Pour bien jouer des cuillères
Une utilisatrice nous écrit :
Pourriez-vous s’il vous plait m’aider à confirmer la bonne abréviation de cuillère à café et de cuillère à soupe lors de leur utilisation pour des recettes ?
Comme nous avons reçu d’une autre source une question sur le même sujet, la table semble mise pour quelques remarques linguistiques et typographiques autour du terme de cuisine cuillère.
Comme mise en bouche, glissons un mot sur son étymologie, qui pourrait surprendre. Antidote nous apprend que cuillère est issu du nom latin cochlearium, qui désignait un ustensile pointu utilisé pour manger les escargots. Cochlearium dérive de cochlea, « escargot », mot latin apparenté au grec kokhlias, de même sens.
Cuillère ou cuiller ?
Le dictionnaire historique d’Antidote recense aussi une kyrielle de formes attestées pour le mot français au fil des siècles : cuillier, quillier, quiller, cuiller, cullier, culier, cueillier, cueiller, cuillere, culler, cuilière, cuïllere, cuïller, cuillére, cüilliere, cuillère… « Il n’y a pas de mot qui ait été écrit de plus de manières différentes », affirmait en 1787 l’abbé Féraud (lexicographe qui aurait préféré une orthographe alignée sur celle du verbe cueillir, mot dont il faisait à tort descendre le nom de l’ustensile)1. Cette pléthore orthographique s’explique par l’histoire compliquée de la prononciation du mot (aujourd’hui [kÿijèr]2) et par le fait qu’il a changé de genre : il était originellement masculin, mais son emploi au féminin s’est généralisé à la Renaissance.

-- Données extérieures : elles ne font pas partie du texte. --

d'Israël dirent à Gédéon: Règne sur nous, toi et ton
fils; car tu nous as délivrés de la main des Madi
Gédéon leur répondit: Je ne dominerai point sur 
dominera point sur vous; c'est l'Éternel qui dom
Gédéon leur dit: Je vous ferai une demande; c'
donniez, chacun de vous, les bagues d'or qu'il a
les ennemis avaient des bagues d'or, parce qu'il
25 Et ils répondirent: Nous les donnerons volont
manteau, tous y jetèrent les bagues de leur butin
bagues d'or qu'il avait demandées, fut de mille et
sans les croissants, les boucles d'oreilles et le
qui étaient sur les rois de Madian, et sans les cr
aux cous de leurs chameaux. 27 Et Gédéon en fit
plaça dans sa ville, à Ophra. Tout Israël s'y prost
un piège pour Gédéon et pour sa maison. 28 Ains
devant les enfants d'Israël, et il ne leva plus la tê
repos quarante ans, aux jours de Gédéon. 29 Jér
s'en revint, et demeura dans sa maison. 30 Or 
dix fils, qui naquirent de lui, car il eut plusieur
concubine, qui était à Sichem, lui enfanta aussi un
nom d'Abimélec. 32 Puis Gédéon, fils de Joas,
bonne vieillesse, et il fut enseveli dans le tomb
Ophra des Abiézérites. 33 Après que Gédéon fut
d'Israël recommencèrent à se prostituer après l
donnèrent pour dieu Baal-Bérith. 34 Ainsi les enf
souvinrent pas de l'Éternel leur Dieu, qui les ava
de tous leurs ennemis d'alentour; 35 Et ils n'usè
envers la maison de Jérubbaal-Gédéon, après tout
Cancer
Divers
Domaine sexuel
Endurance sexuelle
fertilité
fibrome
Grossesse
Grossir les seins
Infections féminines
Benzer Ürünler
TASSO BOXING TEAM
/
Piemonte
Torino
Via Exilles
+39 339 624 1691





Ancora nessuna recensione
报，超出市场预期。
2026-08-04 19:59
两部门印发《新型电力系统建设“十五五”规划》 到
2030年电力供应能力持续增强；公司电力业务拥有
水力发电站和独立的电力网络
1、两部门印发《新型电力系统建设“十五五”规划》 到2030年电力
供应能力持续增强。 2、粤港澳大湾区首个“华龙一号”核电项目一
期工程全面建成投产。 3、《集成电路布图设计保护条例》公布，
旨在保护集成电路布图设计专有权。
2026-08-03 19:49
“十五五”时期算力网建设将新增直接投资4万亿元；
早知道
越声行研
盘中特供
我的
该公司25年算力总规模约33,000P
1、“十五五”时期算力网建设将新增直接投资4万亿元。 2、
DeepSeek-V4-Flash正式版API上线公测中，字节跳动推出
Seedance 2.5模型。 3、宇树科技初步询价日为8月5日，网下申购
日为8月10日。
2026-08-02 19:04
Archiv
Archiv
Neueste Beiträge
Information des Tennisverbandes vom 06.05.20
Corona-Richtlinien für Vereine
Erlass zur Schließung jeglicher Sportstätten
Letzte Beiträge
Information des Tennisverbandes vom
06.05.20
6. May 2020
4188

Dans l’usage contemporain, deux graphies ont survécu et se font concurrence : cuiller et cuillère. La première conserve dans sa finale -er la trace de l’ancien genre masculin. La graphie cuillère est moins concise, mais possède une terminaison plus conforme au genre et à la prononciation modernes. Longtemps minoritaire par rapport à sa concurrente cuiller, elle semble jouir d’une légère préférence dans l’usage depuis la fin du xxe siècle. C’est aussi la graphie recommandée par les rectifications de l’orthographe en raison de sa forme plus régulière et moins ambigüe quant à la prononciation. C’est cette forme cuillère qui sera employée pour la suite du présent article.
Cuillerée ou cuillérée ?
Le nom dérivé cuillerée, qui signifie « contenu d’une cuillère », fait aussi l’objet d’hésitations graphiques suscitées par diverses prononciations : [kÿijré], [kÿijeré], [kÿijéré], [kÿijèré]… La prononciation traditionnelle, [kÿijré], est rendue par la graphie cuillerée, longtemps la seule à avoir été admise dans les dictionnaires. Mais la popularisation de la prononciation [kÿijéré] (par harmonisation des voyelles des deux dernières syllabes) a mené à l’apparition de la graphie cuillérée. Les deux orthographes sont acceptées dans Antidote et dans la plus récente édition du Dictionnaire de l’Académie française. Que choisir ? Les rectifications de l’orthographe ne tranchent pas sur ce cas où l’on pourra opter pour une graphie conforme à la prononciation que l’on préfère : cuillerée si l’on prononce [kÿijeré] ou [kÿijré] ; cuillérée si l’on prononce plutôt [kÿijéré] ou, comme c’est souvent le cas au Québec, [kÿijèré] ou [kÿijÈré]. C’est la graphie cuillérée qui sera retenue dans le présent article.
Cuillère ou cuillérée ?
Pour désigner le contenu d’une cuillère ou le volume correspondant, on dispose donc du terme cuillérée : une cuillérée de potage, une cuillérée à café de sucre. Mais le mot cuillère est aussi fréquemment utilisé dans ces sens (une cuillère de potage, une cuillère à café de sucre), par un phénomène naturel de métonymie, où un mot décrivant un contenant finit par désigner son contenu. Ce glissement de sens a été critiqué par certains auteurs, qui prônent une stricte distribution des rôles entre les deux mots. Mais cette injonction puriste n’est guère suivie en pratique, en commençant par le Dictionnaire de l’Académie française, qui accepte l’emploi du mot cuillère au sens de « cuillérée ».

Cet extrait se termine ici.